Samedi 7 janvier, quelques membres du FEMUR étaient réunis à l’hôpital de Bruyn pour remettre à Pierre Nuty le directeur de l’établissement et à son équipe médicale un Dynamap pro 1000. Équipé pour la télétransmission, l’appareil est un moniteur multiparamétrique qui permet de prendre la tension et le pouls, de mesurer l’activité cardiaque ainsi que la saturation en oxygène.
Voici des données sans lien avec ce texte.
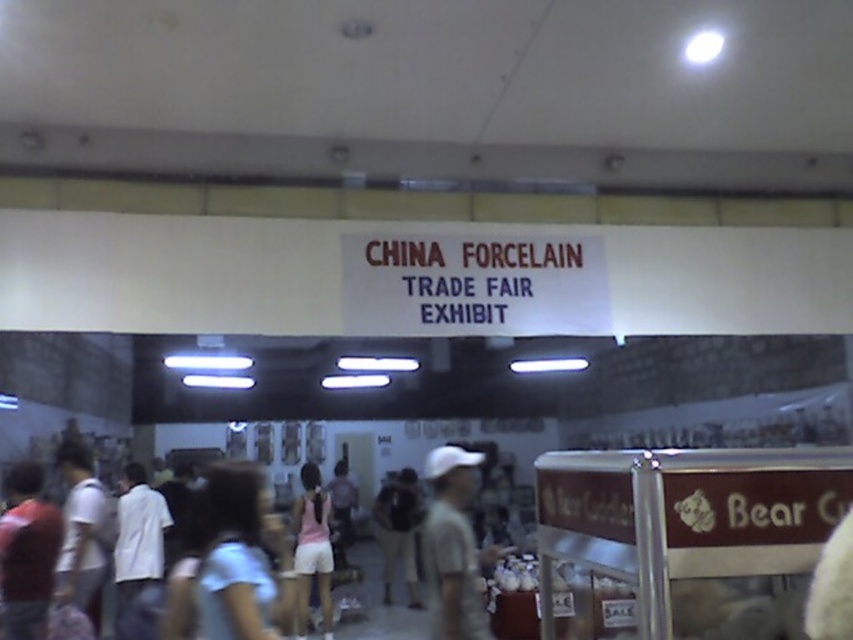 Question: Considering the relative positions of gray matte shirt at center and light brown fabric backpack at center in the image provided, where is gray matte shirt at center located with respect to light brown fabric backpack at center?

Choices:
 (A) below
 (B) above

Answer: (B)

Question: Based on their relative distances, which object is nearer to the light brown fabric backpack at center?

Choices:
 (A) matte red shirt at left
 (B) pink fabric shorts at center
 (C) white matte shirt at left
 (D) gray matte shirt at center

Answer: (B)

Question: Does white cotton shirt at center appear on the right side of light brown fabric backpack at center?

Choices:
 (A) yes
 (B) no

Answer: (B)

Question: Which object is positioned closest to the matte red shirt at left?

Choices:
 (A) white matte shirt at left
 (B) pink fabric shorts at center
 (C) light blue fabric at center
 (D) gray matte shirt at center

Answer: (A)

Question: Which object is the farthest from the matte red shirt at left?

Choices:
 (A) light blue fabric at center
 (B) white cotton shirt at center
 (C) light brown fabric backpack at center
 (D) gray matte shirt at center

Answer: (C)

Question: Can you confirm if light blue fabric at center is thinner than gray matte shirt at center?

Choices:
 (A) yes
 (B) no

Answer: (B) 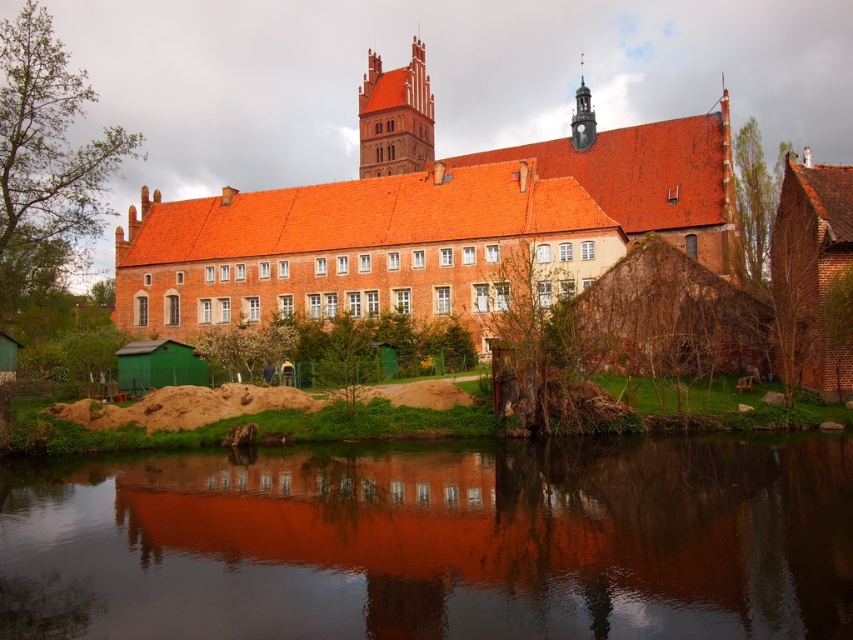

L’hôpital possédait déjà un Dynamap pro 1000 offert par le Rotary Club, un appareil essentiel pour le traitement des urgences et la surveillance des patients. Le don de ce deuxième appareil identique illustre la volonté des dirigeants de doubler l’ensemble du matériel pour répondre à l’obligation de sécurité imposer par l’isolation géographique et politique de l’île.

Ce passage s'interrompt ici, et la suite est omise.